▶ _What the exercise asks_: Please repeat the records exactly from their first line, finishing at the line containing "Polska jest w" and including it.

▶ _Data listing_:
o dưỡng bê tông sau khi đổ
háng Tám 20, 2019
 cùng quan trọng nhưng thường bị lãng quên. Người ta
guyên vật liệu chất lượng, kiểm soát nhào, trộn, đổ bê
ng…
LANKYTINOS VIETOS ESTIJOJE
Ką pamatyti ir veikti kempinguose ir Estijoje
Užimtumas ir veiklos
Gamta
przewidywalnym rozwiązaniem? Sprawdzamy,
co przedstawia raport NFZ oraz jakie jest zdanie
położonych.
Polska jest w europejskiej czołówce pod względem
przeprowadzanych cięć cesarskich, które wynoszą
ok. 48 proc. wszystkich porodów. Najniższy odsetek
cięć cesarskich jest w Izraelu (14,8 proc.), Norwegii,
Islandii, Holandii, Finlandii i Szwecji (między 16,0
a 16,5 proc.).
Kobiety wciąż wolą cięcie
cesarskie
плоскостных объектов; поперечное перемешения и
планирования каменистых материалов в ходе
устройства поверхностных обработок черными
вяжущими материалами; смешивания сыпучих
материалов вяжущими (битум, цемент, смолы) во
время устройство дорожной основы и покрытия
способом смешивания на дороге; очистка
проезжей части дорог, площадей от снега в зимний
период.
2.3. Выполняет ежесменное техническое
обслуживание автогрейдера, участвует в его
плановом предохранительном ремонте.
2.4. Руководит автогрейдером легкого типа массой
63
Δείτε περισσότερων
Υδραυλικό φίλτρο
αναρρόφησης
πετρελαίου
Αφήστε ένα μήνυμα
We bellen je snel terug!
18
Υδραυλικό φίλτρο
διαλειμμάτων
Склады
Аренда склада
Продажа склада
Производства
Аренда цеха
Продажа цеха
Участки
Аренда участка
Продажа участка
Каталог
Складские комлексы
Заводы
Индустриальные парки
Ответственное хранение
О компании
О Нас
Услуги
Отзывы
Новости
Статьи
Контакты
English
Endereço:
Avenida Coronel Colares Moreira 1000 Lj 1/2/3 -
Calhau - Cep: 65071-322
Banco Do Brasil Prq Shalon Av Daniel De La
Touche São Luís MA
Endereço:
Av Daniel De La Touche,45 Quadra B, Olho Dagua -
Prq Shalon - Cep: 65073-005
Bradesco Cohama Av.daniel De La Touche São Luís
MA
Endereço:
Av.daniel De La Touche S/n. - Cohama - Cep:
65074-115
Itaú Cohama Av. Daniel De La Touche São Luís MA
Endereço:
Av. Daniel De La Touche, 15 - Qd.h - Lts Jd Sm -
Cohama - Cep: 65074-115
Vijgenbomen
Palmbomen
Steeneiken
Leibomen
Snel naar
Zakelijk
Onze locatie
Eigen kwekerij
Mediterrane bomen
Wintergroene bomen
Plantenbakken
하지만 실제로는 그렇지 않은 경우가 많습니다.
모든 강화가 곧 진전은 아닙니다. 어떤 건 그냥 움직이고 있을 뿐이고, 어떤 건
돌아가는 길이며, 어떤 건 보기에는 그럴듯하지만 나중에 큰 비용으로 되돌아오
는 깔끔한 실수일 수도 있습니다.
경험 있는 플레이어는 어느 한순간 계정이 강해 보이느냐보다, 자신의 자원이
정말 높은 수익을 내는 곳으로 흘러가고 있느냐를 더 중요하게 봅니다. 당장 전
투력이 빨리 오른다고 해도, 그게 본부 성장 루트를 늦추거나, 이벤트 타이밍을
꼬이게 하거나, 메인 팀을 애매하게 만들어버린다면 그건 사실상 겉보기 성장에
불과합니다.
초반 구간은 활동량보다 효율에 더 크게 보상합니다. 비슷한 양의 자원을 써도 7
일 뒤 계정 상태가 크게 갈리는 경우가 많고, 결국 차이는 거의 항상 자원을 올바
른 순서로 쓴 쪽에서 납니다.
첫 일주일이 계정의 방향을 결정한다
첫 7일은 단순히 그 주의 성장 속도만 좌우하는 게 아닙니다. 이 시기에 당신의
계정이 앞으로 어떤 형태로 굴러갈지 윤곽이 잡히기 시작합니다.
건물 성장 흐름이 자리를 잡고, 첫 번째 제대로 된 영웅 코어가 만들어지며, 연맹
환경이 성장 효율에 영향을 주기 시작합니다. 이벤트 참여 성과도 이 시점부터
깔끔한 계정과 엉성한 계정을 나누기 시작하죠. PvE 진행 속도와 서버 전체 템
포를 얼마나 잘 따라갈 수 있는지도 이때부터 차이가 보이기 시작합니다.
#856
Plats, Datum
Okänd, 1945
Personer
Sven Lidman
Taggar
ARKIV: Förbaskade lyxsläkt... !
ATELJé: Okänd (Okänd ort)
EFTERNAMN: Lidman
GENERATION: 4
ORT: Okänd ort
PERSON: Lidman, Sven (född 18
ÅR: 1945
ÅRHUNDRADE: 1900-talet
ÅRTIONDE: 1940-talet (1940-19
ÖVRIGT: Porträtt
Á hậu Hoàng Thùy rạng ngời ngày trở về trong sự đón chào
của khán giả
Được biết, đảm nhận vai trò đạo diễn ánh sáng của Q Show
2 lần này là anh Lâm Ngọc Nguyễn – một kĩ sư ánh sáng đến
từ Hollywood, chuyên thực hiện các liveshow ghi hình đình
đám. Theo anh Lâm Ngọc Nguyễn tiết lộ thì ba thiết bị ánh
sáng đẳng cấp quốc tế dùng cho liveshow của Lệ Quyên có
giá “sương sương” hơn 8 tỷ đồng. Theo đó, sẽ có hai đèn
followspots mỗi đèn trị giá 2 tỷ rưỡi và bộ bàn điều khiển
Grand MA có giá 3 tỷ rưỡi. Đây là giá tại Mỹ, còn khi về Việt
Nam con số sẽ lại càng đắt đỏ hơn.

▶ _Solution to this exercise_:
o dưỡng bê tông sau khi đổ
háng Tám 20, 2019
 cùng quan trọng nhưng thường bị lãng quên. Người ta
guyên vật liệu chất lượng, kiểm soát nhào, trộn, đổ bê
ng…
LANKYTINOS VIETOS ESTIJOJE
Ką pamatyti ir veikti kempinguose ir Estijoje
Užimtumas ir veiklos
Gamta
przewidywalnym rozwiązaniem? Sprawdzamy,
co przedstawia raport NFZ oraz jakie jest zdanie
położonych.
Polska jest w europejskiej czołówce pod względem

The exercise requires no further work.